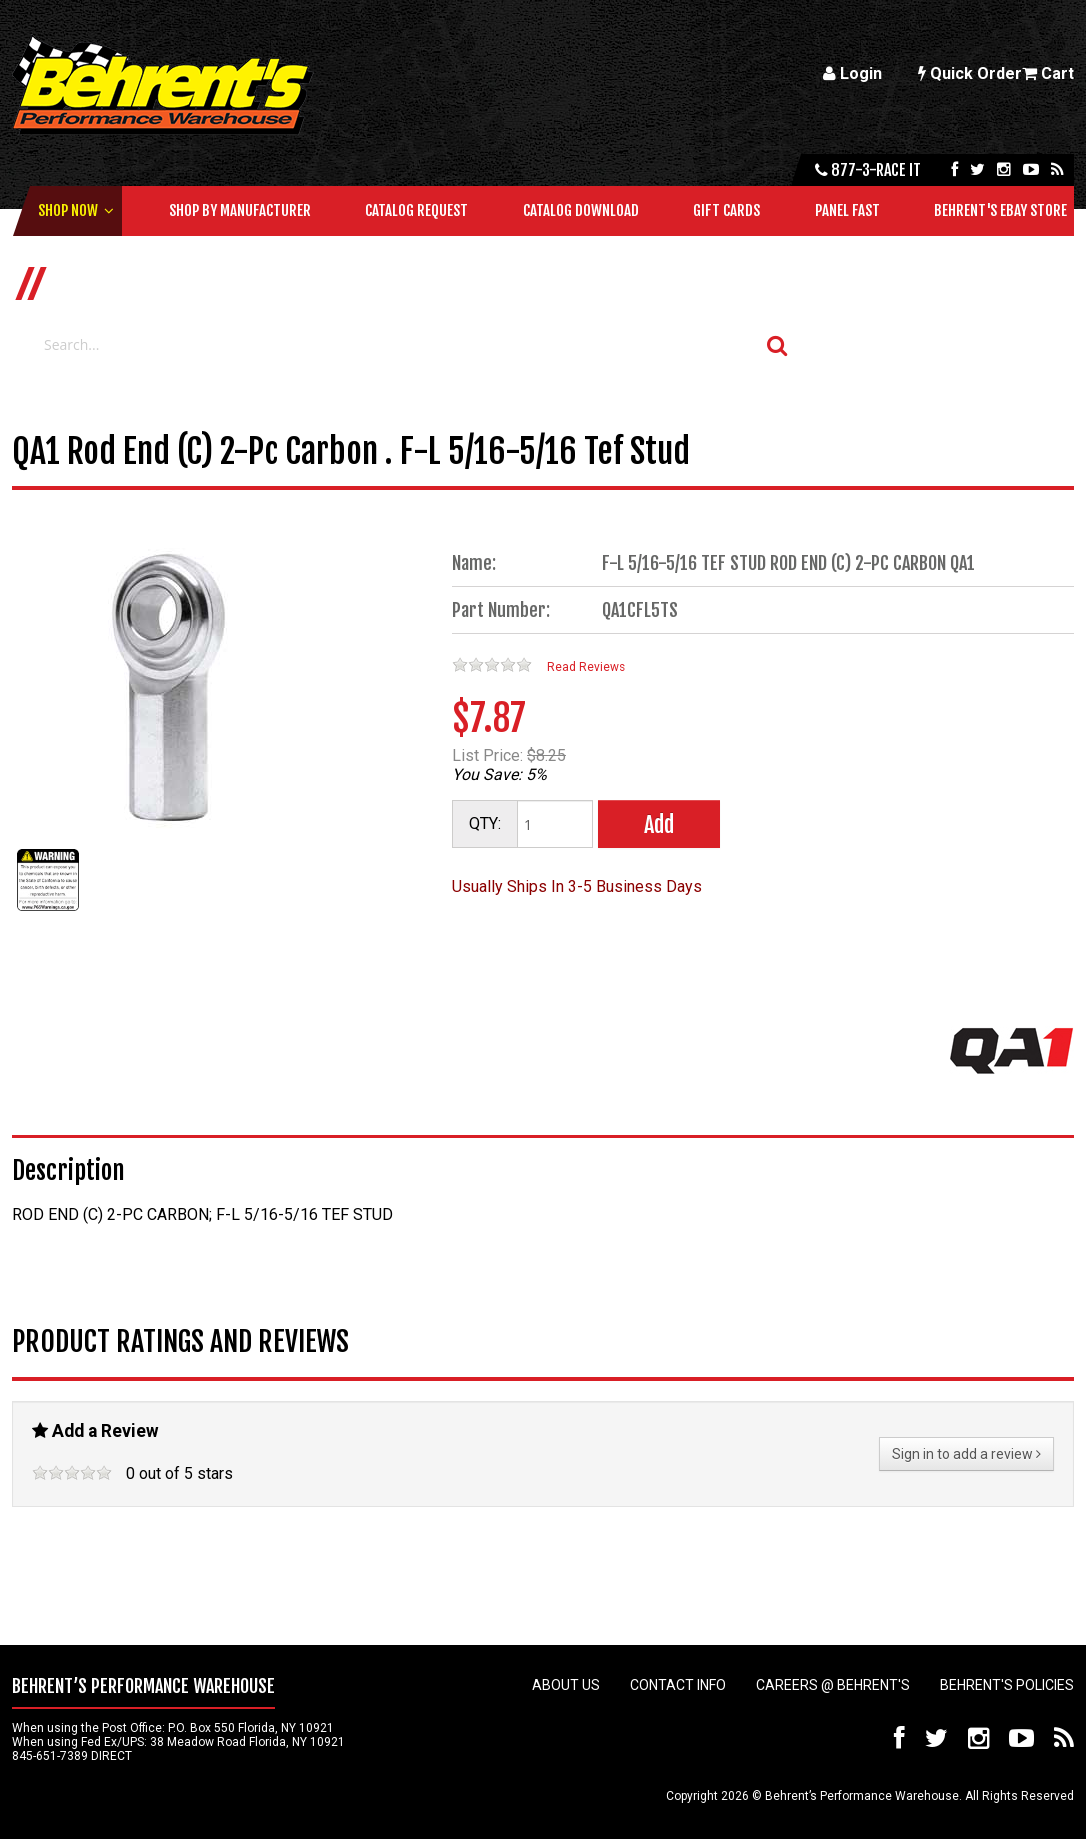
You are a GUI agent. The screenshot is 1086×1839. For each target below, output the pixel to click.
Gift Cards (726, 210)
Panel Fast (847, 210)
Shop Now (68, 210)
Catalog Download (581, 210)
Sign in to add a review (966, 1454)
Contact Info (678, 1685)
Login (852, 73)
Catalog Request (416, 210)
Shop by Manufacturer (240, 210)
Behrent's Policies (1007, 1685)
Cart (1048, 73)
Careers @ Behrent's (833, 1685)
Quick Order (970, 73)
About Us (566, 1685)
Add (659, 824)
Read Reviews (586, 667)
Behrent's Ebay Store (1000, 210)
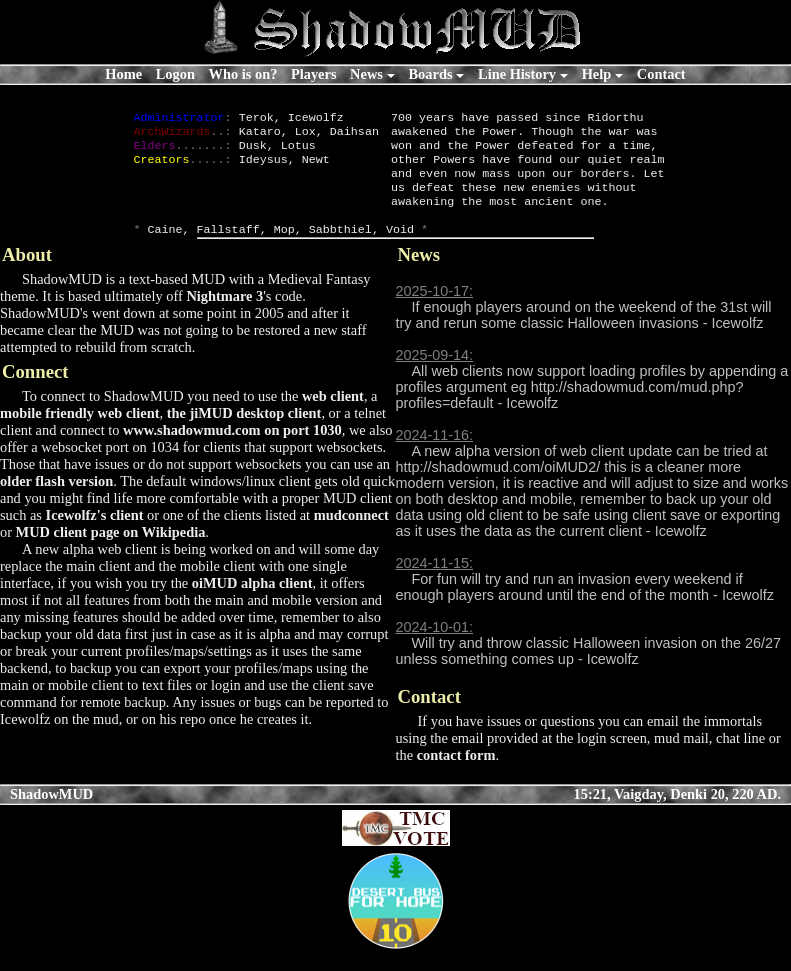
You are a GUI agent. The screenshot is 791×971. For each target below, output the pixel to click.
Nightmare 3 (224, 316)
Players (314, 74)
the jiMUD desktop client (244, 433)
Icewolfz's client (95, 535)
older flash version (56, 501)
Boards (431, 74)
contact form (456, 775)
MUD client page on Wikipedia (111, 552)
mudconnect (351, 535)
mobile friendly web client (79, 433)
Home (123, 74)
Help (597, 74)
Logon (175, 74)
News (366, 74)
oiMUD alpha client (252, 603)
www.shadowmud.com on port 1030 (232, 450)
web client (333, 416)
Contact (661, 74)
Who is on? (243, 74)
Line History (517, 74)
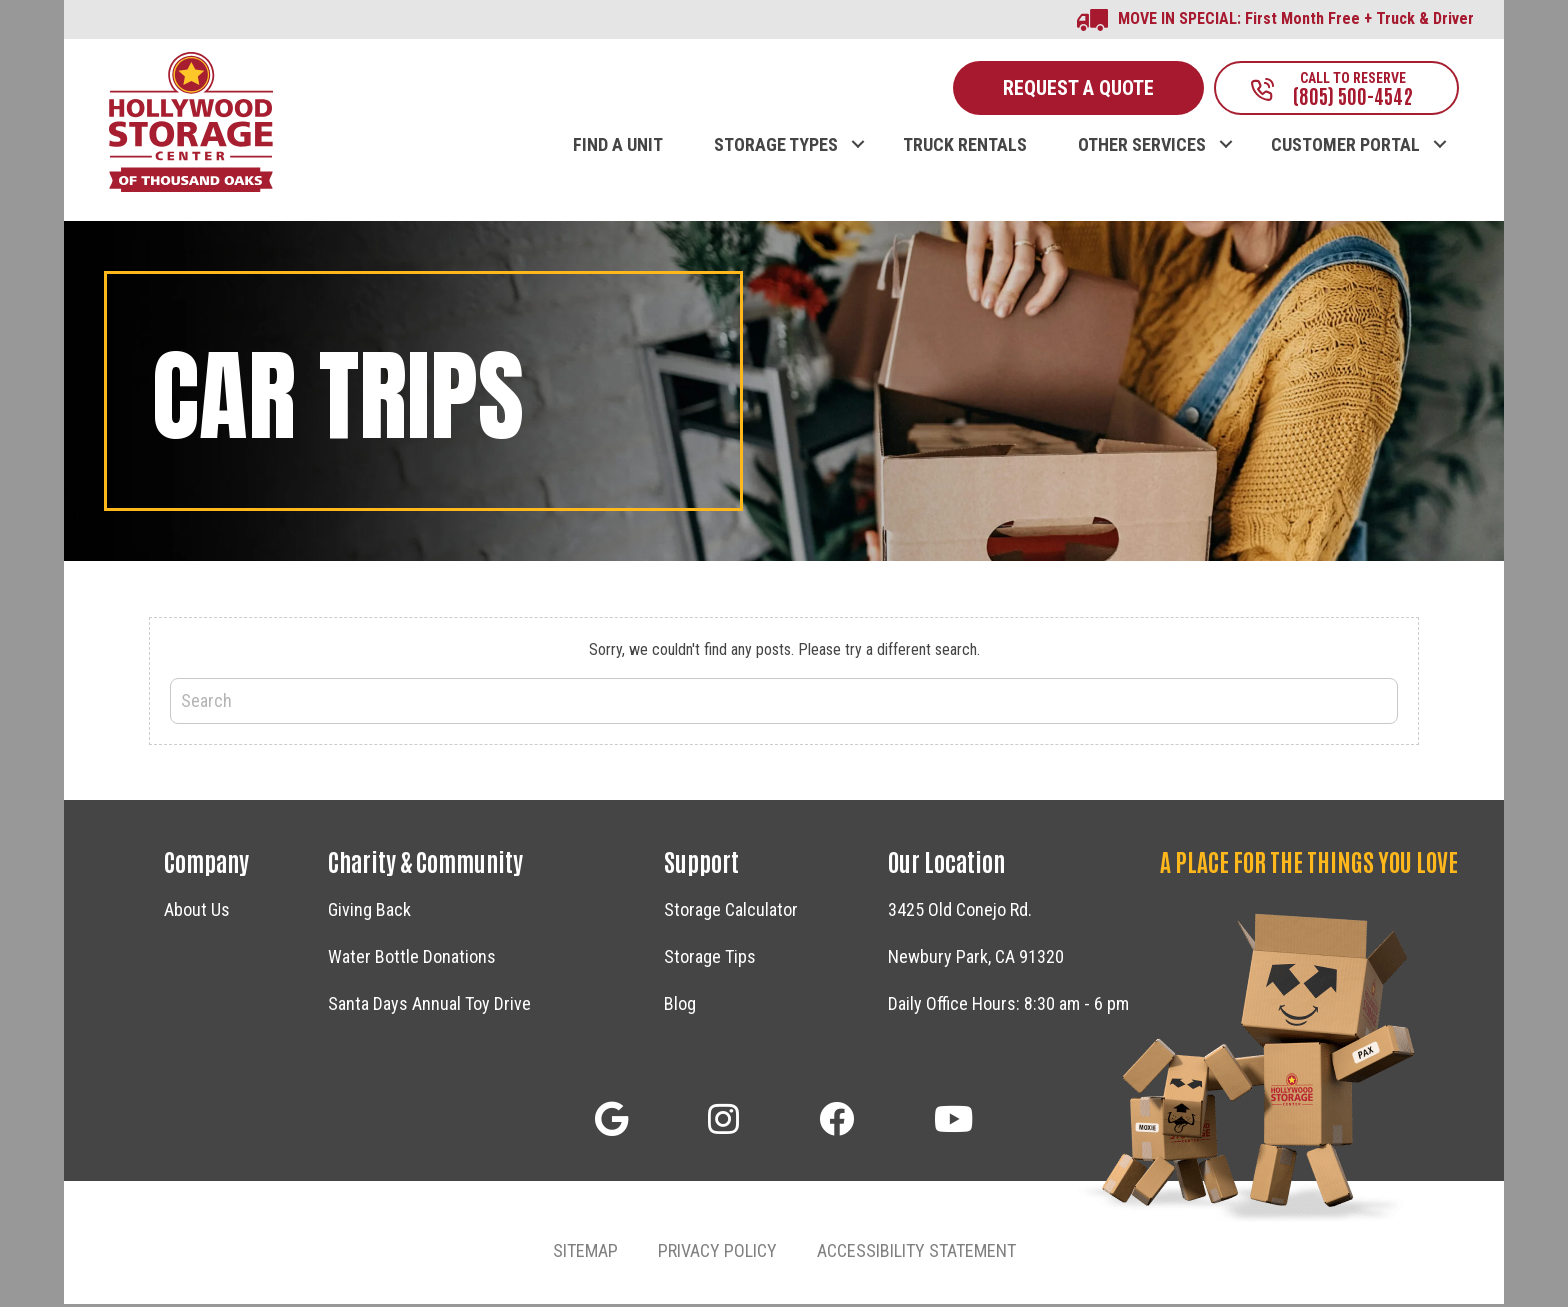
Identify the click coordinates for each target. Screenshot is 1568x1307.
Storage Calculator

____

Once the pictures are set aside, repeat the data above exactly as written.

Response box:
You are a GUI agent. The screenshot is 1086×1839. For each target below, output the pixel to click.
Gift Cards (726, 210)
Panel Fast (847, 210)
Shop Now (68, 210)
Catalog Download (581, 210)
Sign in to add a review (966, 1454)
Contact Info (678, 1685)
Login (852, 73)
Catalog Request (416, 210)
Shop by Manufacturer (240, 210)
Behrent's Policies (1007, 1685)
Cart (1048, 73)
Careers @ Behrent's (833, 1685)
Quick Order (970, 73)
About Us (566, 1685)
Add (659, 824)
Read Reviews (586, 667)
Behrent's Ebay Store (1000, 210)
You are a GUI agent. The screenshot is 791×971. For each target below, output the pixel to click.
Nightmare 3 (224, 316)
Players (314, 74)
the jiMUD desktop client (244, 433)
Icewolfz's client (95, 535)
older flash version (56, 501)
Boards (431, 74)
contact form (456, 775)
MUD client page on Wikipedia (111, 552)
mudconnect (351, 535)
mobile friendly web client (79, 433)
Home (123, 74)
Help (597, 74)
Logon (175, 74)
News (366, 74)
oiMUD alpha client (252, 603)
www.shadowmud.com on port 1030 (232, 450)
web client (333, 416)
Contact (661, 74)
Who is on? (243, 74)
Line History (517, 74)
Identify the click coordinates for each target. Screenshot is 1568x1307.
Storage Calculator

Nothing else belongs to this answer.